DATASET

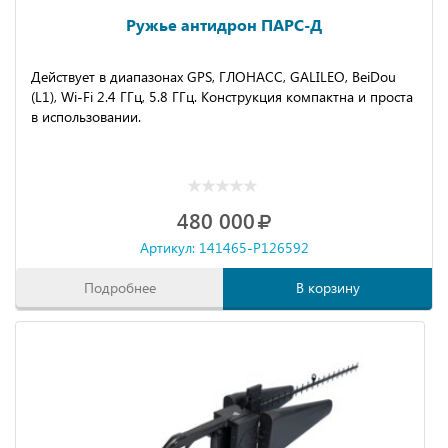
Ружье антидрон ПАРС-Д
Действует в диапазонах GPS, ГЛОНАСС, GALILEO, BeiDou
(L1), Wi-Fi 2.4 ГГц, 5.8 ГГц. Конструкция компактна и проста
в использовании.
480 000
Артикул: 141465-P126592
Подробнее
В корзину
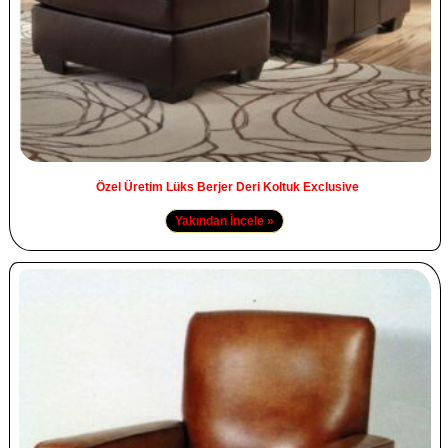
Özel Üretim Lüks Berjer Deri Koltuk Exclusive
Yakından İncele »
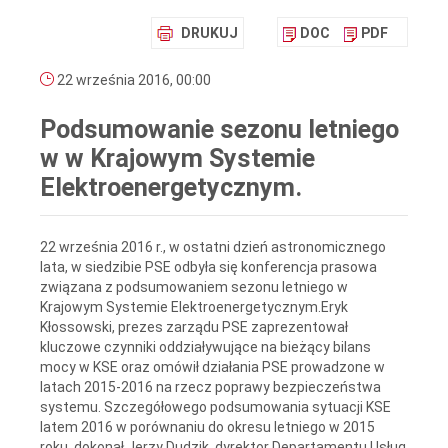
DRUKUJ
DOC
PDF
22 września 2016, 00:00
Podsumowanie sezonu letniego
w w Krajowym Systemie
Elektroenergetycznym.
22 września 2016 r., w ostatni dzień astronomicznego
lata, w siedzibie PSE odbyła się konferencja prasowa
związana z podsumowaniem sezonu letniego w
Krajowym Systemie Elektroenergetycznym.Eryk
Kłossowski, prezes zarządu PSE zaprezentował
kluczowe czynniki oddziaływujące na bieżący bilans
mocy w KSE oraz omówił działania PSE prowadzone w
latach 2015-2016 na rzecz poprawy bezpieczeństwa
systemu. Szczegółowego podsumowania sytuacji KSE
latem 2016 w porównaniu do okresu letniego w 2015
roku, dokonał Jerzy Dudzik, dyrektor Departamentu Usług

GOAL OF THE EXERCISE
Only the lines from the top of the material through the line containing "kluczowe czynniki oddziaływujące" should be written out, exactly and without pictures.

TASK RESULT
Ружье антидрон ПАРС-Д
Действует в диапазонах GPS, ГЛОНАСС, GALILEO, BeiDou
(L1), Wi-Fi 2.4 ГГц, 5.8 ГГц. Конструкция компактна и проста
в использовании.
480 000
Артикул: 141465-P126592
Подробнее
В корзину
Özel Üretim Lüks Berjer Deri Koltuk Exclusive
Yakından İncele »
DRUKUJ
DOC
PDF
22 września 2016, 00:00
Podsumowanie sezonu letniego
w w Krajowym Systemie
Elektroenergetycznym.
22 września 2016 r., w ostatni dzień astronomicznego
lata, w siedzibie PSE odbyła się konferencja prasowa
związana z podsumowaniem sezonu letniego w
Krajowym Systemie Elektroenergetycznym.Eryk
Kłossowski, prezes zarządu PSE zaprezentował
kluczowe czynniki oddziaływujące na bieżący bilans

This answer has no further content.